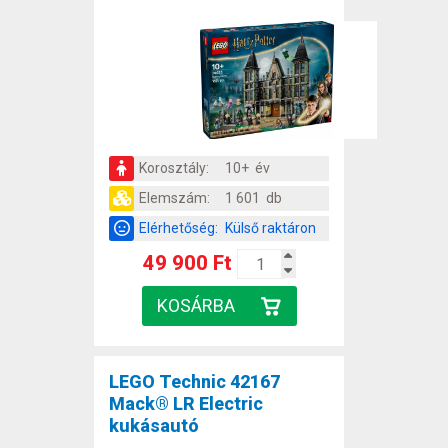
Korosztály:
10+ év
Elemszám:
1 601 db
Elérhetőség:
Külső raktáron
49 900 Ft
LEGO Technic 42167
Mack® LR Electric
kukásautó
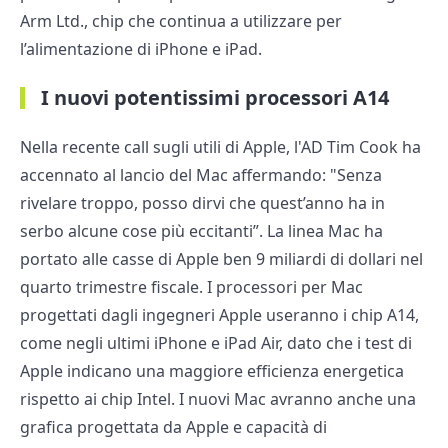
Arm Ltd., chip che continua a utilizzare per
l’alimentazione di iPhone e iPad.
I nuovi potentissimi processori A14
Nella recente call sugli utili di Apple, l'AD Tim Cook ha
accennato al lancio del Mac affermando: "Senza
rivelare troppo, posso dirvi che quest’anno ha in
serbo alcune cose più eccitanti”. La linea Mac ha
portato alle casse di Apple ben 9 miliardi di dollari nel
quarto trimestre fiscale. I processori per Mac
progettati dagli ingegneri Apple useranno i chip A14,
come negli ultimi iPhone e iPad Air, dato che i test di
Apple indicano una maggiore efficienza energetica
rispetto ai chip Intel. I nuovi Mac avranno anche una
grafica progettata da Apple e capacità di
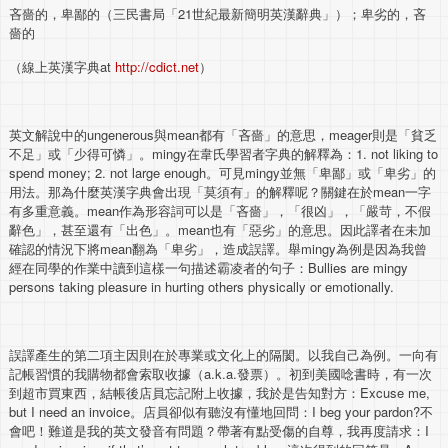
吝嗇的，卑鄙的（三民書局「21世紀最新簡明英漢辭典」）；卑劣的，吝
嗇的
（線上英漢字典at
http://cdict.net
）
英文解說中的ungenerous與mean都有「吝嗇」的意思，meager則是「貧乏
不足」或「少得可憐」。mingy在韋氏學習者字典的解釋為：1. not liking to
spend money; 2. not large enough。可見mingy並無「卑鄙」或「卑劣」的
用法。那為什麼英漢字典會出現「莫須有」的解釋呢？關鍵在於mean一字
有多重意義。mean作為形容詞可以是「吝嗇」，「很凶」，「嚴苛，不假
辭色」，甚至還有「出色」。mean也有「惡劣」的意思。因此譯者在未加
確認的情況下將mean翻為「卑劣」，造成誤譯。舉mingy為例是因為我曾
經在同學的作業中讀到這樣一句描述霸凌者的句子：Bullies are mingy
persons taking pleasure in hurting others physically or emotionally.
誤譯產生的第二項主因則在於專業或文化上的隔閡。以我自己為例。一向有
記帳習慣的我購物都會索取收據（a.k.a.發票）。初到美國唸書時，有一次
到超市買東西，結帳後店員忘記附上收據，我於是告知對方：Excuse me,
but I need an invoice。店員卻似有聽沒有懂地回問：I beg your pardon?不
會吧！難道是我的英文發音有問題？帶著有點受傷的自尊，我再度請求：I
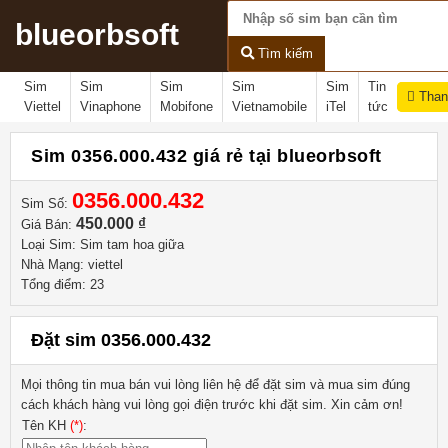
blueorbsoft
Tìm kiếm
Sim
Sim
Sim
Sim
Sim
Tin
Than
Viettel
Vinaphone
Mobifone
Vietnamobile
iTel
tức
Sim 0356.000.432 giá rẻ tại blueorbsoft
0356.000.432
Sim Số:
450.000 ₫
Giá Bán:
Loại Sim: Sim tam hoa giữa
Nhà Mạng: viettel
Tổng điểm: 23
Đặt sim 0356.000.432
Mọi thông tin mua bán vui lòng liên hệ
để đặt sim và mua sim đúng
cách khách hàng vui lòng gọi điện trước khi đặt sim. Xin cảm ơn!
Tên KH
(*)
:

**HOW TO COMPLETE THIS TASK**
Reproduce the material above from its first line through the line containing "Đặt sim 0356.000.432", both ends included, and skip every picture.

**WORKED SOLUTION**
Korosztály:
10+ év
Elemszám:
1 601 db
Elérhetőség:
Külső raktáron
49 900 Ft
LEGO Technic 42167
Mack® LR Electric
kukásautó
Arm Ltd., chip che continua a utilizzare per
l’alimentazione di iPhone e iPad.
I nuovi potentissimi processori A14
Nella recente call sugli utili di Apple, l'AD Tim Cook ha
accennato al lancio del Mac affermando: "Senza
rivelare troppo, posso dirvi che quest’anno ha in
serbo alcune cose più eccitanti”. La linea Mac ha
portato alle casse di Apple ben 9 miliardi di dollari nel
quarto trimestre fiscale. I processori per Mac
progettati dagli ingegneri Apple useranno i chip A14,
come negli ultimi iPhone e iPad Air, dato che i test di
Apple indicano una maggiore efficienza energetica
rispetto ai chip Intel. I nuovi Mac avranno anche una
grafica progettata da Apple e capacità di
吝嗇的，卑鄙的（三民書局「21世紀最新簡明英漢辭典」）；卑劣的，吝
嗇的
（線上英漢字典at
http://cdict.net
）
英文解說中的ungenerous與mean都有「吝嗇」的意思，meager則是「貧乏
不足」或「少得可憐」。mingy在韋氏學習者字典的解釋為：1. not liking to
spend money; 2. not large enough。可見mingy並無「卑鄙」或「卑劣」的
用法。那為什麼英漢字典會出現「莫須有」的解釋呢？關鍵在於mean一字
有多重意義。mean作為形容詞可以是「吝嗇」，「很凶」，「嚴苛，不假
辭色」，甚至還有「出色」。mean也有「惡劣」的意思。因此譯者在未加
確認的情況下將mean翻為「卑劣」，造成誤譯。舉mingy為例是因為我曾
經在同學的作業中讀到這樣一句描述霸凌者的句子：Bullies are mingy
persons taking pleasure in hurting others physically or emotionally.
誤譯產生的第二項主因則在於專業或文化上的隔閡。以我自己為例。一向有
記帳習慣的我購物都會索取收據（a.k.a.發票）。初到美國唸書時，有一次
到超市買東西，結帳後店員忘記附上收據，我於是告知對方：Excuse me,
but I need an invoice。店員卻似有聽沒有懂地回問：I beg your pardon?不
會吧！難道是我的英文發音有問題？帶著有點受傷的自尊，我再度請求：I
blueorbsoft
Tìm kiếm
Sim
Sim
Sim
Sim
Sim
Tin
Than
Viettel
Vinaphone
Mobifone
Vietnamobile
iTel
tức
Sim 0356.000.432 giá rẻ tại blueorbsoft
0356.000.432
Sim Số:
450.000 ₫
Giá Bán:
Loại Sim: Sim tam hoa giữa
Nhà Mạng: viettel
Tổng điểm: 23
Đặt sim 0356.000.432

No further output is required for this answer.